For years, IT departments told us to make passwords like this: Tr0ub4dor&3. It looks hard, right? It has numbers, symbols, and weird capitalization.

The problem is that it’s hard for humans to remember, but easy for computers to guess. Computers know that humans swap "o" for "0" and "a" for "@".

Enter: The Dice Method (Diceware)

The "Old School" way, often called Diceware, relies on randomness and length. A long string of random words is mathematically harder to crack than a short string of complex gibberish.

How to do it:

1. Grab a standard 6-sided die.

2. Roll it 5 times to get a 5-digit number (e.g., 4-1-6-2-3).

3. Look up that number in a "Diceware Word List" (easily found online). Let's say it corresponds to the word "Horse".

4. Repeat this process 4 or 5 times.

You end up with a password like:
correct-horse-battery-staple

This password is 25+ characters long. Brute-forcing this would take a supercomputer millions of years, yet you can remember it by visualizing a horse holding a battery and a staple.

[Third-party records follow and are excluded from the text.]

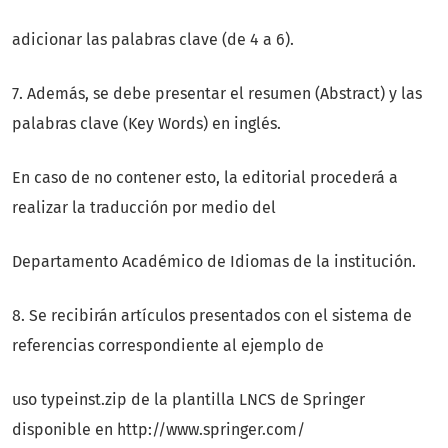
adicionar las palabras clave (de 4 a 6).
7. Además, se debe presentar el resumen (Abstract) y las
palabras clave (Key Words) en inglés.
En caso de no contener esto, la editorial procederá a
realizar la traducción por medio del
Departamento Académico de Idiomas de la institución.
8. Se recibirán artículos presentados con el sistema de
referencias correspondiente al ejemplo de
uso typeinst.zip de la plantilla LNCS de Springer
disponible en http://www.springer.com/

Why Length Matters More Than Symbols

Every character you add to your password exponentially increases the difficulty of cracking it.

Using a Password Manager

If the Dice method sounds like too much work, simply use a Password Manager (like Bitwarden or 1Password). These tools generate random garbage like 8#xK9!mP2$Lq and remember it for you.

However, for a PDF you are sending to someone else (like a mortgage broker), you can't use random garbage because they need to type it in. In these cases, the Random Word Method is your best friend. It allows you to call them and say "The password is purple-flying-elephant".

FAQ

Should I reuse my email password for my PDF?

NEVER. If you reuse passwords, a hacker who cracks your Netflix account suddenly has access to your tax returns, your PDFs, and your email. Unique passwords for everything is the golden rule.